Records for this task:
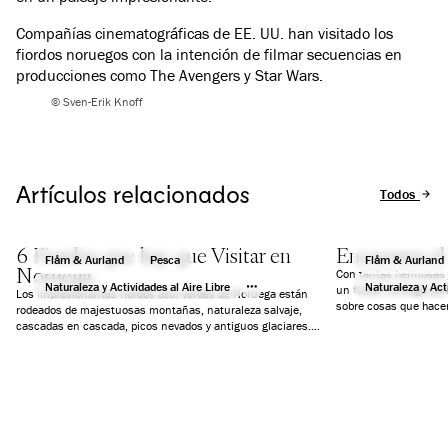
Compañías cinematográficas de EE. UU. han visitado los
fiordos noruegos con la intención de filmar secuencias en
producciones como The Avengers y Star Wars.
© Sven-Erik Knoff
Artículos relacionados
Todos los a
6 Fiordos que hay que Visitar en
Encuentra el 
Flåm & Aurland
Pesca
Flåm & Aurland
Noruega
Con tantas hermosas j
Naturaleza y Actividades al Aire Libre
Naturaleza y Acti
un fiordo noruego par
Los impresionantes fiordos azul-verdes de Noruega están
sobre cosas que hacer
rodeados de majestuosas montañas, naturaleza salvaje,
un día, actividades y
cascadas en cascada, picos nevados y antiguos glaciares.
simplemente paz y tra
Hemos seleccionado seis fiordos que te garantizarán unas
vacaciones inolvidables.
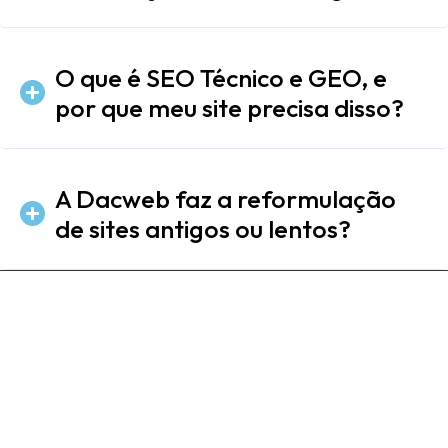
O que é SEO Técnico e GEO, e
por que meu site precisa disso?
A Dacweb faz a reformulação
de sites antigos ou lentos?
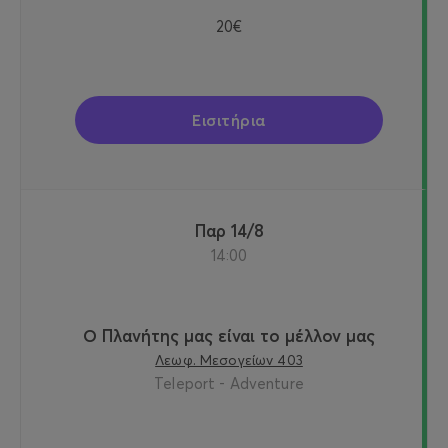
20€
Εισιτήρια
Παρ 14/8
14:00
Ο Πλανήτης μας είναι το μέλλον μας
Λεωφ. Μεσογείων 403
Teleport - Adventure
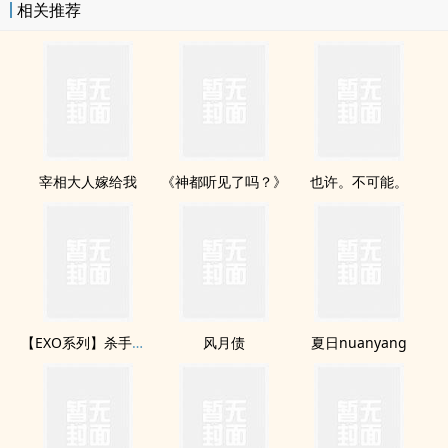
相关推荐
宰相大人嫁给我
《神都听见了吗？》
也许。不可能。
【EXO系列】杀手小姐与总裁先生、
风月债
夏日nuanyang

Work instruction:
The data must be printed exactly, image-free.

Your response:
Compañías cinematográficas de EE. UU. han visitado los
fiordos noruegos con la intención de filmar secuencias en
producciones como The Avengers y Star Wars.
© Sven-Erik Knoff
Artículos relacionados
Todos los a
6 Fiordos que hay que Visitar en
Encuentra el 
Flåm & Aurland
Pesca
Flåm & Aurland
Noruega
Con tantas hermosas j
Naturaleza y Actividades al Aire Libre
Naturaleza y Acti
un fiordo noruego par
Los impresionantes fiordos azul-verdes de Noruega están
sobre cosas que hacer
rodeados de majestuosas montañas, naturaleza salvaje,
un día, actividades y
cascadas en cascada, picos nevados y antiguos glaciares.
simplemente paz y tra
Hemos seleccionado seis fiordos que te garantizarán unas
vacaciones inolvidables.
O que é SEO Técnico e GEO, e
por que meu site precisa disso?
A Dacweb faz a reformulação
de sites antigos ou lentos?
20€
Εισιτήρια
Παρ 14/8
14:00
Ο Πλανήτης μας είναι το μέλλον μας
Λεωφ. Μεσογείων 403
Teleport - Adventure
相关推荐
宰相大人嫁给我
《神都听见了吗？》
也许。不可能。
【EXO系列】杀手小姐与总裁先生、
风月债
夏日nuanyang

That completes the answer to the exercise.